▶ Material provided:
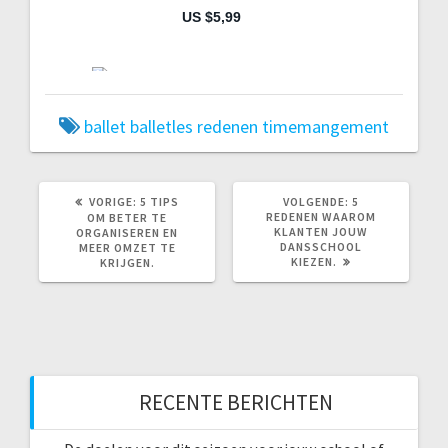
ballet
balletles
redenen
timemangement
VORIG
VOLGEND
VORIGE:
5 TIPS
VOLGENDE:
5
BERICHT:
BERICHT:
REDENEN WAAROM
OM BETER TE
KLANTEN JOUW
ORGANISEREN EN
DANSSCHOOL
MEER OMZET TE
KIEZEN.
KRIJGEN.
RECENTE BERICHTEN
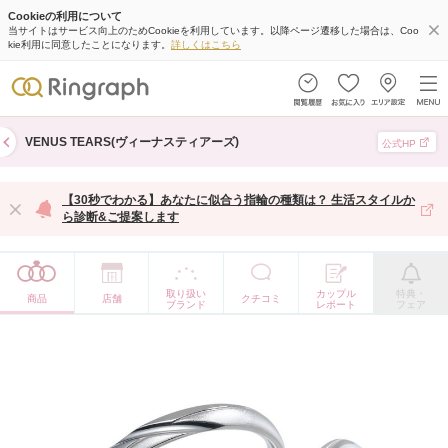
Cookieの利用について
当サイトはサービス向上のためCookieを利用しています。以降ページ遷移した場合は、Coo
kie利用に同意したことになります。
詳しくはこちら
VENUS TEARS(ヴィーナスティアーズ)
公式HP
【30秒でわかる】あなたに似合う指輪の種類は？ 生活スタイルか
ら診断&ご提案します
取り扱い
カップル
特典・
商品
店舗
クチコミ
ブランド
レポート
フェア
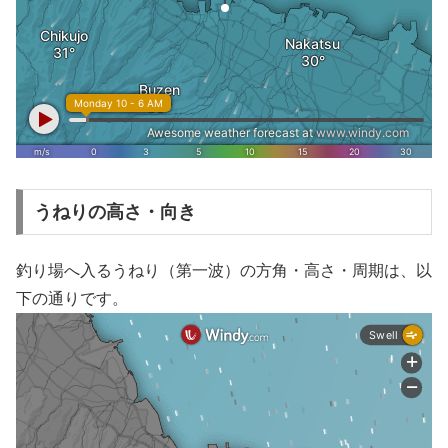
うねりの高さ・向き
釣り場へ入るうねり（第一波）の方角・高さ・周期は、以
下の通りです。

▶ What the task asks:
For this exercise, transcribe the data exactly but without its pictures.

▶ Answer to this problem:
ballet
balletles
redenen
timemangement
VORIG
VOLGEND
VORIGE:
5 TIPS
VOLGENDE:
5
BERICHT:
BERICHT:
REDENEN WAAROM
OM BETER TE
KLANTEN JOUW
ORGANISEREN EN
DANSSCHOOL
MEER OMZET TE
KIEZEN.
KRIJGEN.
RECENTE BERICHTEN
Cookieの利用について
当サイトはサービス向上のためCookieを利用しています。以降ページ遷移した場合は、Coo
kie利用に同意したことになります。
詳しくはこちら
VENUS TEARS(ヴィーナスティアーズ)
公式HP
【30秒でわかる】あなたに似合う指輪の種類は？ 生活スタイルか
ら診断&ご提案します
取り扱い
カップル
特典・
商品
店舗
クチコミ
ブランド
レポート
フェア
うねりの高さ・向き
釣り場へ入るうねり（第一波）の方角・高さ・周期は、以
下の通りです。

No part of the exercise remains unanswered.